**Task details:** Would you give the number of lines below in which the string "bilhões" appears? Nothing else is needed.

#####

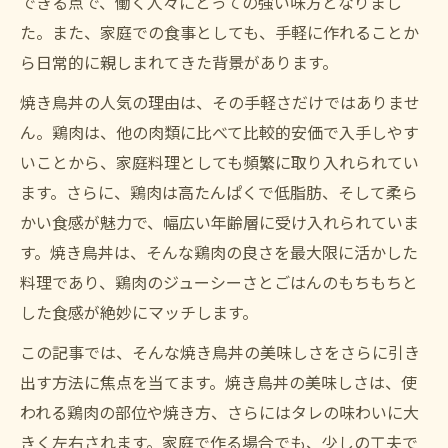
できる点で、働く人々にとっての強い味方となりまし
た。また、家庭での食事としても、手軽に作れることか
ら日常的に親しまれてきた背景があります。
焼き鳥丼の人気の理由は、その手軽さだけではありませ
ん。鶏肉は、他の肉類に比べて比較的安価で入手しやす
いことから、家庭料理としても頻繁に取り入れられてい
ます。さらに、鶏肉は高たんぱくで低脂肪、そして柔ら
かい食感が魅力で、幅広い年齢層に受け入れられていま
す。焼き鳥丼は、そんな鶏肉の良さを最大限に活かした
料理であり、鶏肉のジューシーさとごはんのもちもちと
した食感が絶妙にマッチします。
この記事では、そんな焼き鳥丼の美味しさをさらに引き
出す方法に焦点を当てます。焼き鳥丼の美味しさは、使
われる鶏肉の部位や焼き方、さらにはタレの味わいに大
きく左右されます。家庭で作る場合でも、少しの工夫で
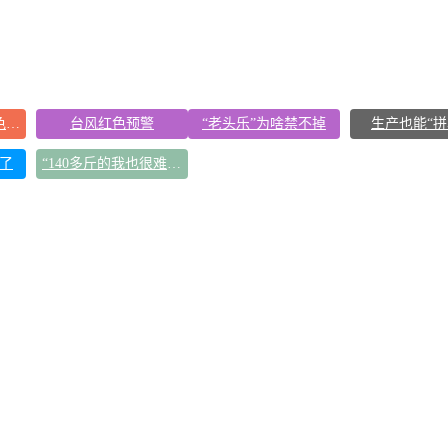
最高级别！台风红色预警
台风红色预警
“老头乐”为啥禁不掉
生产也能“拼
了
“140多斤的我也很难静止站立”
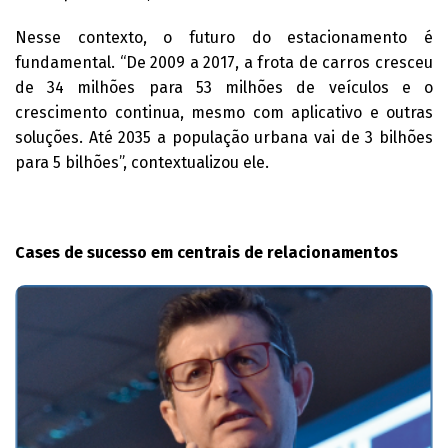
Nesse contexto, o futuro do estacionamento é
fundamental. “De 2009 a 2017, a frota de carros cresceu
de 34 milhões para 53 milhões de veículos e o
crescimento continua, mesmo com aplicativo e outras
soluções. Até 2035 a população urbana vai de 3 bilhões
para 5 bilhões”, contextualizou ele.
Cases de sucesso em centrais de relacionamentos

#####

**Result of this task:** 2